Thursday, November 1, 2018

SPX S&P 500 Monthly Chart; Battle at the 10 and 12-Month MA's Determines the Fate of the Stock Market

The SPX recovers this week which was expected since the entire month of October was a nosedive lower. When the stock market trends in one direction during a month, the last few days typically finish counter trend.

It is all about the 10 and 12-month MA resistance levels at 2759 and 2743, respectively. As the famous Metallica song says, "Nothing Else Matters." The stock market has fallen into a cyclical bear market for the weeks and months to come when the S&P 500 lost the 12-month at 2743. All hope is lost for stock market bulls unless the SPX can regain the 2743 level. The big-time US Monthly Jobs Report drops in 27 hours so the SPX may want to nuzzle up to the 2743 and park itself there until the BLS brings the tablets down from on high tomorrow morning.

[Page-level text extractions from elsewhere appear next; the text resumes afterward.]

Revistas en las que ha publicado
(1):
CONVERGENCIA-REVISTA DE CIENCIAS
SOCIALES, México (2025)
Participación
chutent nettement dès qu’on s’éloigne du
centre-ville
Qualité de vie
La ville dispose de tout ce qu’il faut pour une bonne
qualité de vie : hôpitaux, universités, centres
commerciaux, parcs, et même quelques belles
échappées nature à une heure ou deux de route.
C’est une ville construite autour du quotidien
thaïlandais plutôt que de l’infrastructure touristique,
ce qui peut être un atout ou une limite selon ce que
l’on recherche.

Wage growth is more important than the headline jobs number or unemployment rate. If wages rise, inflation will develop in the weeks and months ahead and the Fed will continue the rate hike path higher; much to the chagrin of President Trump. Stocks will likely retreat if the Fed wants to keep hiking rates.

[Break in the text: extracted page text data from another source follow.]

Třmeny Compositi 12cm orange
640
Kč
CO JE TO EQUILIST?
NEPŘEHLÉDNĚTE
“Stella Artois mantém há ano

If wages remain stagnant or retreat, the president will have more reason to badger Chairman Powell to slow down his hiking path. If the Fed becomes more dovish, stocks will likely rally. However, if Powell slows the rate hike path in any way, that may cause investors to lose confidence in the central banks. Once credibility is lost in the Fed and other money-printing central banks, the jig is up. The house of cards is already on shaky ground as evidenced by the October stock market crash.

Powell appears dead-set on continuing the gradual hiking path because he wants to build ammunition for the coming recession (he will then cut rates to stimulate the economy when the bad times occur). Perhaps Powell thinks the recession is coming faster than Wall Street expects?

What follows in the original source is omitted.